Corruption, Mafia and Religious Terrorism Behind the Human Organs Trafficking in Egypt
Tuesday, November 8, 2011, by EveryOne Group
Corruption, Mafia and Religious Terrorism Behind the Human Organs Trafficking in Egypt
Rome/Arish, November 8, 2011. EveryOne Group is continuing its investigations, humanitarian actions and relations with international institutions and NGOs in an attempt to combat the terrible phenomenon of human organ trafficking.
Over the last few days, after working with the CNN and other media to bring this odious trafficking to the attention of public opinion worldwide, our human rights defenders have sent new witnesses accounts and evidence to the international agencies that are committed to fighting the human organs trade.

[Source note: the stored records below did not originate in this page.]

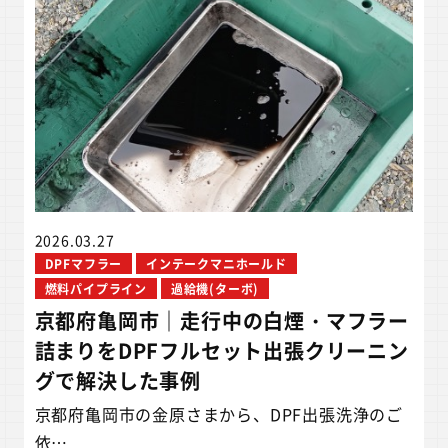
2026.03.27
DPFマフラー
インテークマニホールド
燃料パイプライン
過給機(ターボ)
京都府亀岡市｜走行中の白煙・マフラー
詰まりをDPFフルセット出張クリーニン
グで解決した事例
京都府亀岡市の金原さまから、DPF出張洗浄のご
依…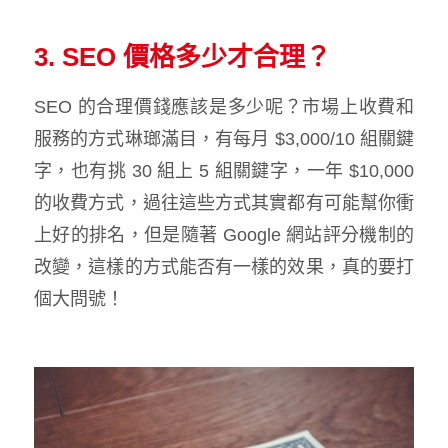
3. SEO 價格多少才合理？
SEO 的合理價錢應該是多少呢？市場上收費和
服務的方式琳瑯滿目，有每月 $3,000/10 組關鍵
字，也有挑 30 組上 5 組關鍵字，一年 $10,000
的收費方式，過往這些方式其實都有可能幫你衝
上好的排名，但是隨著 Google 網站評分機制的
改變，這樣的方式能否有一樣的效果，真的要打
個大問號！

We have also started to collaborate with the COFS (Coalition for Organ-Failure Solution), a non-profit international health and human rights organization that is attempting to combat the trafficking of humans for organs and put an end to the exploitation of the poor as a source of organ and tissue supply. Here, in summary, are the updates about the trafficking in human organs in Egypt that we have sent to the international authorities, NGOs, and the media. The World Health Organization still considers Egypt one of the main centres for the global black market in human organs. The laws approved when Mubarak was still President were not enough to reduce the illegal phenomenon. The market for human organs is an international market, like the drugs market, in which the Russian (or Israeli) Mafia, Arab Mafia and other criminal organizations work closely together to make huge profits.

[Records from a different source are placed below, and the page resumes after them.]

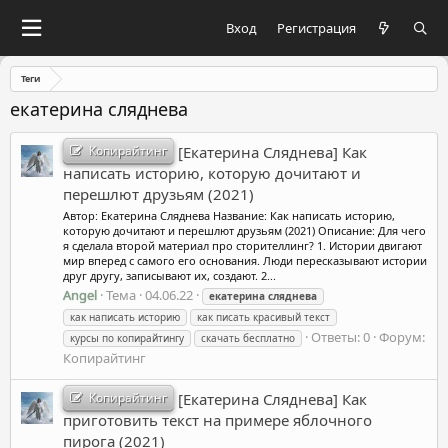
Вход
Регистрация
Теги
екатерина сляднева
Копирайтинг
[Екатерина Сляднева] Как
написать историю, которую дочитают и
перешлют друзьям (2021)
Автор: Екатерина Сляднева Название: Как написать историю,
которую дочитают и перешлют друзьям (2021) Описание: Для чего
я сделала второй материал про сторителлинг? 1. Истории двигают
мир вперед с самого его основания. Люди пересказывают истории
друг другу, записывают их, создают. 2...
Angel
Тема
04.06.22
екатерина
сляднева
как написать историю
как писать красивый текст
Ответы: 0
Форум:
курсы по копирайтингу
скачать бесплатно
Копирайтинг
Копирайтинг
[Екатерина Сляднева] Как
приготовить текст на примере яблочного
пирога (2021)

Until a few years ago in Egypt there was a difference between smugglers and human traffickers. Sometimes the refugees encountered a gang of smugglers (from the Rashaida or al-Tarabin Bedouin tribes) and struck an agreement. On the receipt of $2,000 for Muslim refugees, and $3,000 for Christian refugees, the smugglers accompanied them to the border with Israel. Today, however, the Rashaida, al-Tarabin and al-Sawarka bands are working for Arab organized crime. The "passeurs" are the Bedouin smugglers who enter into the first agreement with the refugees already in Sudan or Libya. They then sell the groups of refugees to other bands when they enter the Sinai region. These traffickers ask from $10,000 to $25,000 per person to take the refugees to the border. To convince their relatives abroad to pay the ransom, the traffickers beat, torture, rape, and mutilate young refugees. Some are murdered by the traffickers to show the others they mean business. The girls are repeatedly raped, even in front of other refugees. The traffickers are always armed (and often under the influence of drugs) and the refugees are imprisoned in underground shipping containers. The camps are in Rafah, Gorah, Arish and other cities inside Bedouin property, often among fruit orchards and gardens. Those who fail to pay the ransom money are transferred to the organ market, and do not come back. We know of some cases of refugees who have survived the clinics after having only a kidney removed.

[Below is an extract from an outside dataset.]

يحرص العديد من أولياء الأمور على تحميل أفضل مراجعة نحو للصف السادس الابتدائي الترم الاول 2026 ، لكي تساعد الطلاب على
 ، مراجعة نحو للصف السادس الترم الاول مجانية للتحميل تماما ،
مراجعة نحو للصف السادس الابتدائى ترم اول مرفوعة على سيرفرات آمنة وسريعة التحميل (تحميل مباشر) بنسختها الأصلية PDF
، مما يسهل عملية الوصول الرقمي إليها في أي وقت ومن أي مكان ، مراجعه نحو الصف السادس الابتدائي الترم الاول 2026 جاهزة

The former president Hosni Mubarak and his wife Suzanne had begun fighting this trafficking before the revolution. It is a difficult problem to solve because of weaknesses in - or the corruption of - law enforcement, and also because organized crime in Egypt is part of the fundamentalist jihadist movements. The head-traffickers are often seen by the population as "heroes of Islam" because they finance jihad activities. This is the case for the Palestinians Abu Khaled or Abu Ahmed, or the plunderers from the Sawarka family. Very often the human organs black market supplies the traffickers with weapons, instead of money they exchange them for human kidneys. All the smugglers who control the tunnels between the two sides of Rafah are dealers in weapons, human beings and human organs.
The institutions in Egypt are perfectly aware who the traffickers are, and know of their links to Al-Qaeda and religious terrorism, but they do not intervene, either out of complicity or fear. Gangs have been known to attack police stations in order to free arrested accomplices.
With regard to the clandestine clinics, we have heard of mobile clinics and clinics in the cities. We know there are some illegal clinics in Cairo and that even in some official clinics they have removed organs for the black market, but unfortunately we have been unable to obtain precise data on this. Organised crime has succeeded in hiding this reality. Careful investigations are needed to reveal the dynamics of this aspect of human organs trafficking.
The Arab Mafia is closely linked to religious terrorism (see for example Lorenzo Vidino's research) and the other Mafias, including the Russian-Israeli Mafia. Trafficking in human organs is carried out by all criminal organizations and is a phenomenon that has no borders. The various Mafias in the world are not being fought effectively enough. In Italy the Mafia has a turnover of around 200 billion Euros annually. But this is a different matter, a very delicate and crucial one. With regard to the Sinai, there are clear links between organized crime and terrorism.